■ **What you will do**: What is needed is an exact copy of the lines from the one containing "info@traveltahoe.com" through the final line of the material below.

■ **Source data**:
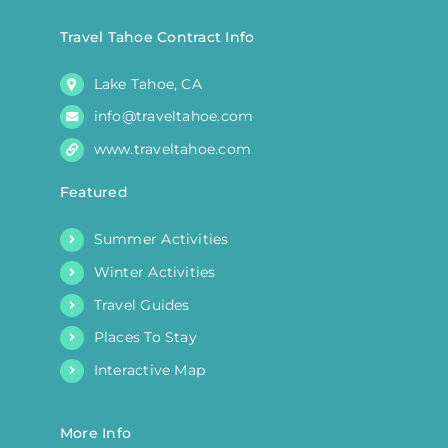
Travel Tahoe Contract Info
Lake Tahoe, CA
info@traveltahoe.com
www.traveltahoe.com
Featured
Summer Activities
Winter Activities
Travel Guides
Places To Stay
Interactive Map
More Info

■ **Answer**:
info@traveltahoe.com
www.traveltahoe.com
Featured
Summer Activities
Winter Activities
Travel Guides
Places To Stay
Interactive Map
More Info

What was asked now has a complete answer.